Try it => Apart from the pictures, every entry should be reproduced exactly.

Extracted information =>
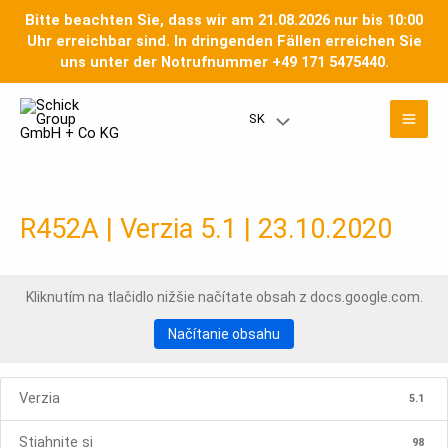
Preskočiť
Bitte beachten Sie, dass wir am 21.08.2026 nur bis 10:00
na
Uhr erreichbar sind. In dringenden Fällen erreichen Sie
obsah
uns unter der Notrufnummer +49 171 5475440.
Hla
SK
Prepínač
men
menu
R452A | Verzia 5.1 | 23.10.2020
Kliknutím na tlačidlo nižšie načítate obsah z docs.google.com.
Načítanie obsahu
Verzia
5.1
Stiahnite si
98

Exercise response =>
Preskočiť
Bitte beachten Sie, dass wir am 21.08.2026 nur bis 10:00
na
Uhr erreichbar sind. In dringenden Fällen erreichen Sie
obsah
uns unter der Notrufnummer +49 171 5475440.
Hla
SK
Prepínač
men
menu
R452A | Verzia 5.1 | 23.10.2020
Kliknutím na tlačidlo nižšie načítate obsah z docs.google.com.
Načítanie obsahu
Verzia
5.1
Stiahnite si
98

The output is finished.